These two of course are low christologies, most notably Arianism and subjective revelatory hermeneutics.
True to the adage of Koheleth “There is nothing new under the sun”. In reflecting on what happened at Alexandria with Arianism in which the divinity of Christ was denied, a latter day replay is readily apparent with our contemporary Jehovah’s Witnesses whose christology is identically Arian and whose hermeneutic is identically gnostic.
Charles T Russell maintained: ”’the divine plan’ cannot be comprehended from Scripture by itself, but only through my six volumes of Scripture Studies”.
In all gnostic hermeneutics, a subjective mystical insight is claimed by a person or persons usually claiming some order of succession or dynastic inheritance through which an illumination not commonly available is operative and the person with this illumination becomes a channel for others to arrive at some spiritual truth. In the forms of Gnosticism which have entered christendom, this normally takes the form of some subjective revelation into type or allegory as a basis for doctrinal belief.
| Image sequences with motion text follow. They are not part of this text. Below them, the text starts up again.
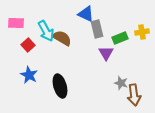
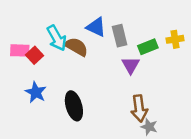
blue triangle: (86, 14) -> (96, 27), moved
pink rectangle: (16, 23) -> (20, 50), moved
gray star: (121, 83) -> (149, 127), moved
brown arrow: (134, 95) -> (139, 108), moved

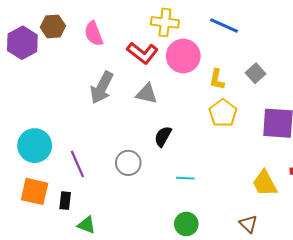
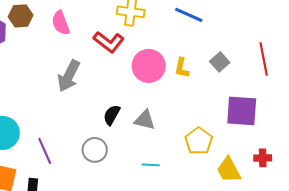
pink circle: (183, 56) -> (149, 66), moved
gray triangle: (147, 94) -> (145, 120), moved
yellow pentagon: (223, 113) -> (199, 141), moved
black semicircle: (163, 136) -> (112, 115), moved

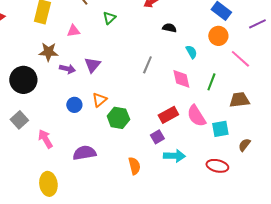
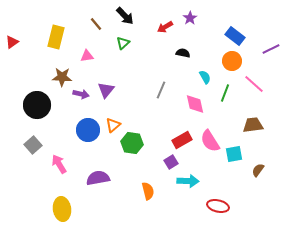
green line: (211, 82) -> (225, 93), moved
blue circle: (74, 105) -> (88, 130), size x1.5
red ellipse: (217, 166) -> (218, 206), moved

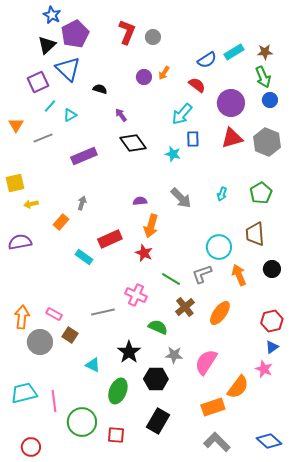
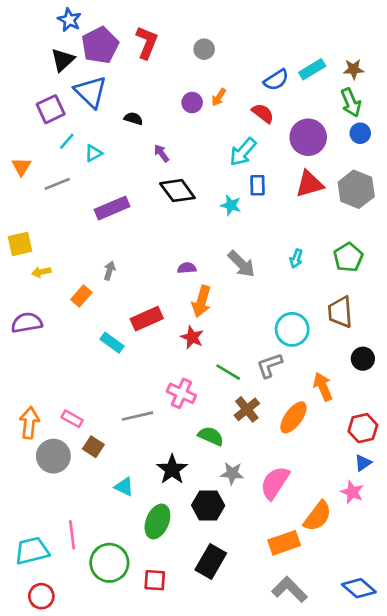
red L-shape: (127, 32) -> (147, 43), moved
orange arrow: (239, 275) -> (323, 387), moved
cyan trapezoid: (24, 393) -> (32, 551), moved

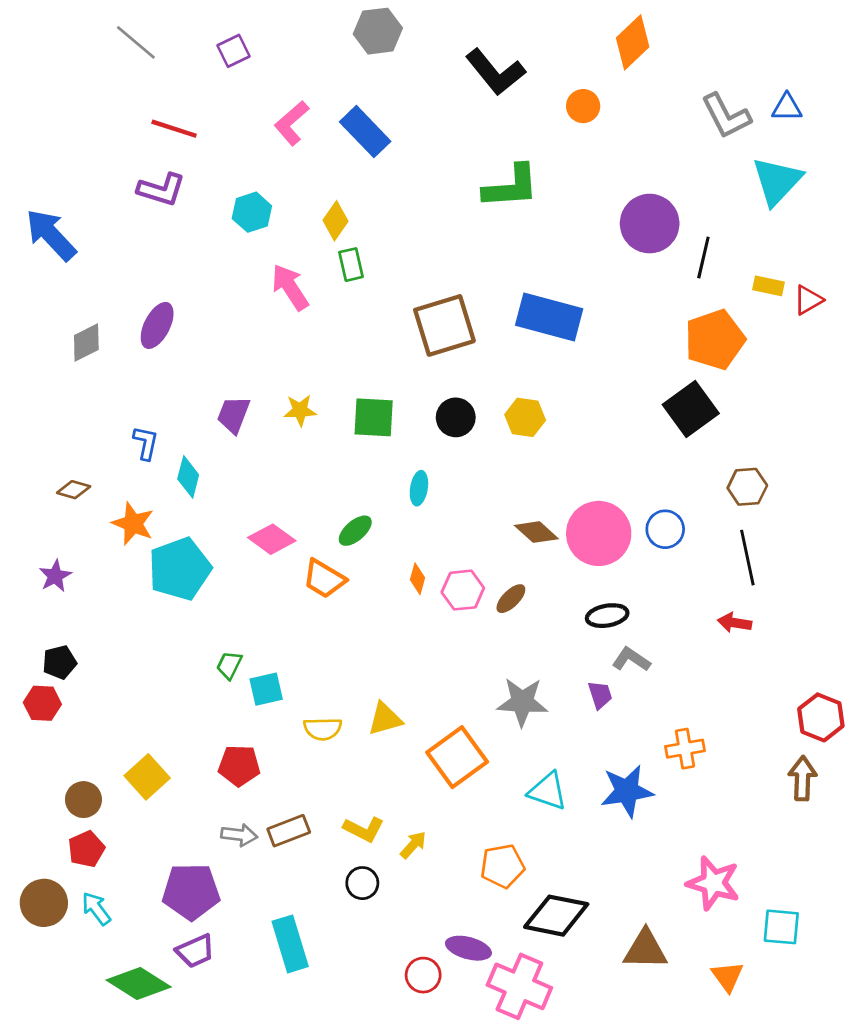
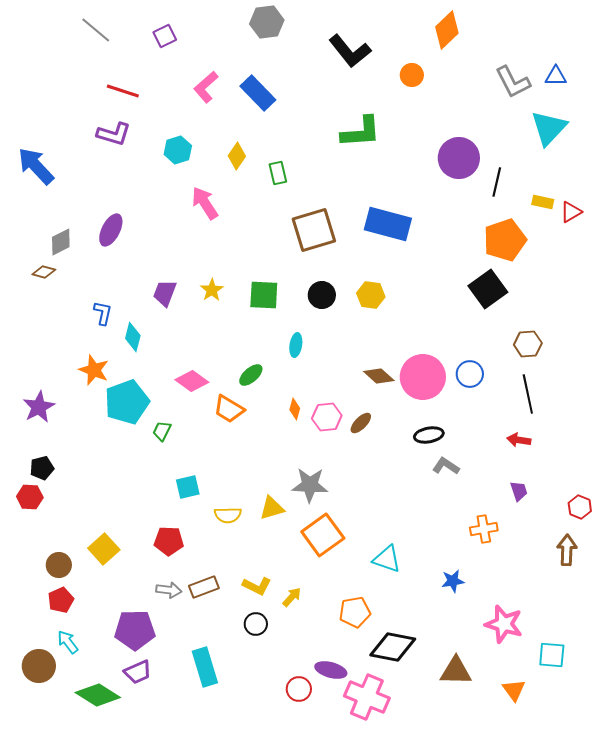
green rectangle: (351, 265) -> (278, 173), moved
yellow star: (300, 410) -> (212, 290), turned -30
brown diamond: (74, 490) -> (44, 272), moved
purple star: (55, 576) -> (39, 407), size x1.4
green trapezoid: (229, 665) -> (162, 431), moved
purple trapezoid: (600, 695) -> (519, 491), moved
gray star: (522, 702) -> (310, 485), moved
red hexagon: (821, 717) -> (580, 507), size x0.7
blue star: (627, 791) -> (453, 581), moved, size x0.6
brown circle: (44, 903) -> (39, 666), moved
In Chassidic Judaism an equivalent is found through the rebbe or tsadik whose unique metaphysical knowledge of kaballa and zohar (which are transmitted to him through a pedigree traceable back to Bal Shem Tov in the 18th century) enable him to approach Ha Shem directly, while his adherents must go to Ha Shem through him. Similar gnostic hierarchical structures are found in Zoroastnanism, Brahmann Hinduism, Tibetan Bhuddism, Sufi Islam and Shamanism.
A related form of gnostic hermeneutic approach is in de facto terms central to Roman Catholicism by virtue of its papal doctrines of infallibility and its constitutional principle of lumines gentes. In this concept, only the Church, that is the magisterium headed by the pontiff, can establish doctrinal truth, and when a pope speaks to a doctrinal issue ex cathedra, he is considered infallible as the heir of Peter. While the formal proclamation of this belief took place in 1870, Roman Catholicism holds its origins to be have been incipient in Apostolic Christianity.
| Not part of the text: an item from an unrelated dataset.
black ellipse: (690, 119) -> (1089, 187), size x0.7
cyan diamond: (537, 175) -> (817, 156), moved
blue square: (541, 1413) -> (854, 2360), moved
Alarmingly, much of the ‘Kingdom now’/’Manifest Sons of God’ eschatologies currently prevalent in Restorationist circles and Triumphalism derive from a hermeneutical model which is essentially neo-gnostic. A subjective revelation is claimed by a prophetic figure or an allegorical revelation is claimed into a biblical text and straightforward biblical writings are reinterpreted in light of the revelation. Some of these groups maintain that those not seeing or agreeing with conclusions arrived at by such methods are under some spiritual deception. This too was a classic feature of Alexandrian gnosticism.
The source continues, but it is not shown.